É satisfatoriamente irónico notar que uma Casa que se apresenta com o nome de um revolucionário mexicano é, na verdade, um local com uma agradável disposição conservadora. Situado no n.º 47 da Rua do Poço dos Negros, o Zapata, não sendo de todo um espaço fracturante com o panorama das tascas lisboetas, é um sítio onde o essencial é bem feito.

A fachada do Zapata.

O Zapata apresenta-se como um destino de conveniência, conforto e qualidade. Aqui podemos chegar a qualquer hora do dia e somos sempre servidos. A escolha é vasta e a execução exímia. Recaiam as opções em pratos de nome polémico ("Frango no forno à maricas"), mais convencionais ("Bacalhau assado com batata a murro"), ou com um "quê" de inovação ("Gambas à braz"), sabemos que estamos sempre seguros. Não obstante, e como em qualquer espaço desta índole, ficaremos melhor se pedirmos os pratos do dia ou as especialidades da Casa.

Bacalhau assado com batata a murro.

Aliado ao ecletismo do restaurante, temos o desejado serviço familiar e uma disponibilidade quase ilimitada.  O espaço encontra-se sempre cheio nas horas normais de almoço, mas o facto de se poder entrar para almoçar às 16h00 (ou mais tarde), torna este restaurante um must para todos os que tenham isenção de horário de trabalho (ou isenção de trabalho). 

Emiliano Zapata ladeado de certificados de qualidade do sector da restauração.

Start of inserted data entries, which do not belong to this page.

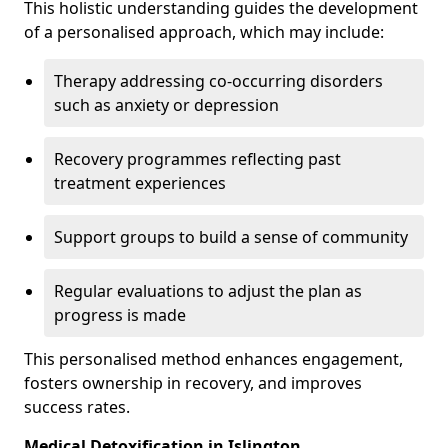
This holistic understanding guides the development
of a personalised approach, which may include:
Therapy addressing co-occurring disorders
such as anxiety or depression
Recovery programmes reflecting past
treatment experiences
Support groups to build a sense of community
Regular evaluations to adjust the plan as
progress is made
This personalised method enhances engagement,
fosters ownership in recovery, and improves
success rates.
Medical Detoxification in Islington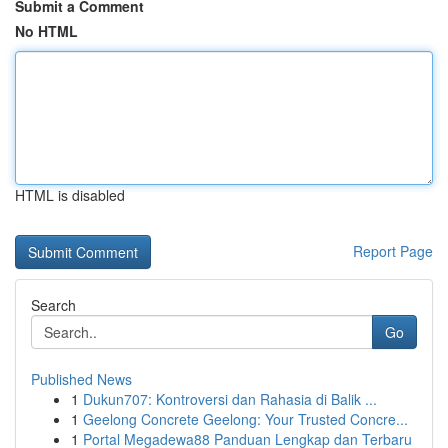
Submit a Comment
No HTML
HTML is disabled
Report Page
Search
Go
Published News
1
Dukun707: Kontroversi dan Rahasia di Balik ...
1
Geelong Concrete Geelong: Your Trusted Concre...
1
Portal Megadewa88 Panduan Lengkap dan Terbaru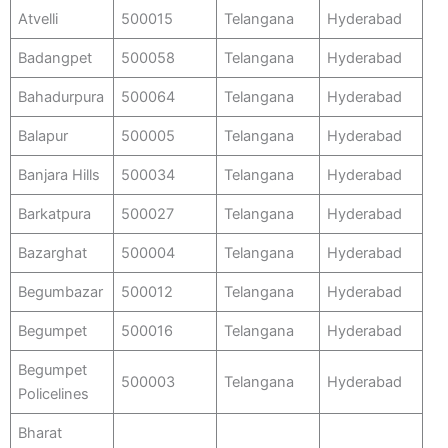
Atvelli
500015
Telangana
Hyderabad
Badangpet
500058
Telangana
Hyderabad
Bahadurpura
500064
Telangana
Hyderabad
Balapur
500005
Telangana
Hyderabad
Banjara Hills
500034
Telangana
Hyderabad
Barkatpura
500027
Telangana
Hyderabad
Bazarghat
500004
Telangana
Hyderabad
Begumbazar
500012
Telangana
Hyderabad
Begumpet
500016
Telangana
Hyderabad
Begumpet
500003
Telangana
Hyderabad
Policelines
Bharat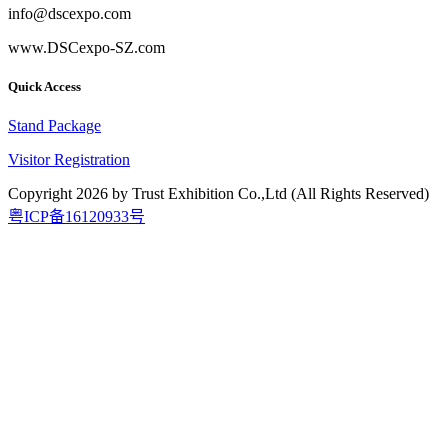
info@dscexpo.com
www.DSCexpo-SZ.com
Quick Access
Stand Package
Visitor Registration
Copyright
2026
by Trust Exhibition Co.,Ltd (All Rights Reserved)
粤ICP备16120933号
2026.9.15-17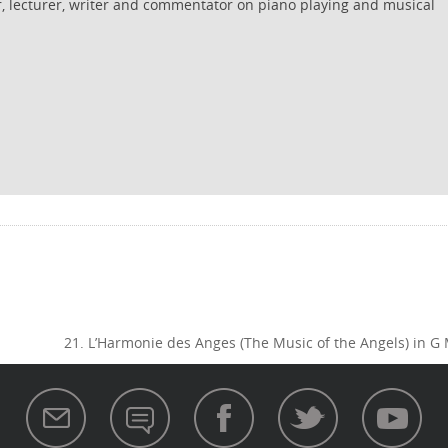
r, lecturer, writer and commentator on piano playing and musical
21. L’Harmonie des Anges (The Music of the Angels) in G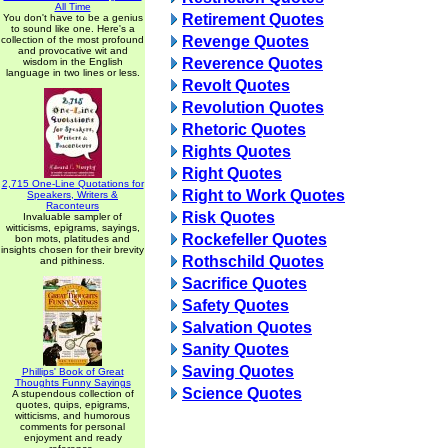
All Time
Retirement Quotes
You don't have to be a genius
to sound like one. Here's a
Revenge Quotes
collection of the most profound
and provocative wit and
Reverence Quotes
wisdom in the English
language in two lines or less.
Revolt Quotes
Revolution Quotes
Rhetoric Quotes
Rights Quotes
Right Quotes
2,715 One-Line Quotations for
Right to Work Quotes
Speakers, Writers &
Raconteurs
Risk Quotes
Invaluable sampler of
witticisms, epigrams, sayings,
Rockefeller Quotes
bon mots, platitudes and
insights chosen for their brevity
Rothschild Quotes
and pithiness.
Sacrifice Quotes
Safety Quotes
Salvation Quotes
Sanity Quotes
Saving Quotes
Phillips' Book of Great
Thoughts Funny Sayings
Science Quotes
A stupendous collection of
quotes, quips, epigrams,
witticisms, and humorous
comments for personal
enjoyment and ready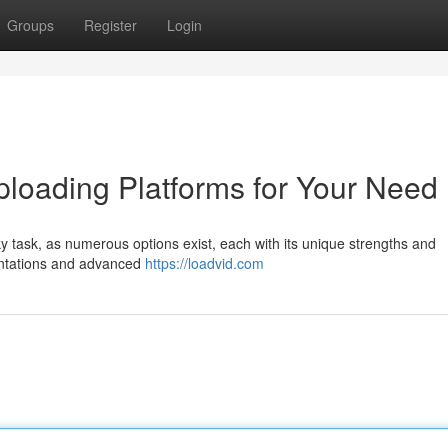
Groups
Register
Login
ploading Platforms for Your Need
cky task, as numerous options exist, each with its unique strengths and
entations and advanced
https://loadvid.com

Dificilmente terá Zapata alguma vez pensado que o seu legado chegaria a Portugal e perduraria na fachada e paredes de um excelente restaurante de comida típica. Igualmente improvável é também um almoço de semana numa tasca lisboeta me ter incentivado a ler e a estudar a história da Revolução Mexicana de 1910. Estas improbabilidades, bem como a enérgica e transparente conversa que tive sobre política, sociedade, cinema e uma ou outra banalidade, fizeram-me pensar em Mário Soares. Não só por as suas cerimónias fúnebres estarem a ser transmitidas na altura e por estar ligado a uma revolução como Zapata, mas principalmente por ter lutado para que as pessoas pudessem discutir ideais políticos e filosóficos da forma mais inócua e desejável possível: à mesa e com boa companhia.

O Cantinho do Bem-Estar

Comer no Bairro Alto não tem de ser uma experiência má nem cara (embora a esmagadora maioria das vezes o seja). É certo que as armadilhas para turistas abundam e  que os bastiões do bem comer e do bem servir são cada vez menos nesta zona da cidade, mas o Cantinho do Bem-Estar conserva-se no seu posto, zelando atenciosamente para que os apreciadores de boa comida portuguesa não saiam defraudados.

O nome é bem escolhido.

Os espaços de excelência fazem-se de ideias simples, pretensões realistas e comida singular. No Cantinho do Bem-Estar existem meia dúzia de mesas, outros tantos pratos a preços altamente acessíveis e um serviço familiar. A estrela da companhia são os filetes de peixe galo, cuja frescura e a consistência quase aveludada são motivo suficiente para fazer deste estabelecimento um local de frequente peregrinação.

As doses são, como é bom de ver, "apropriadas".

Não obstante a afabilidade e disponibilidade com que os proprietários deste espaço recebem os clientes, convém referir que um telefonema prévio é sempre desejável, uma vez que a casa tem períodos de descanso e de férias no mínimo "flexíveis". Fora isso, não existem muitos mais sítios nesta zona de Lisboa que reúnam as características e qualidades do Cantinho do Bem-Estar. Terminar uma refeição com a barriga e a carteira cheia (a conta ronda geralmente os €10) vai sendo cada vez mais raro, mas só se torna mesmo impossível quando nos dispomos a trocar a qualidade e genuinidade pelo popular e efémero.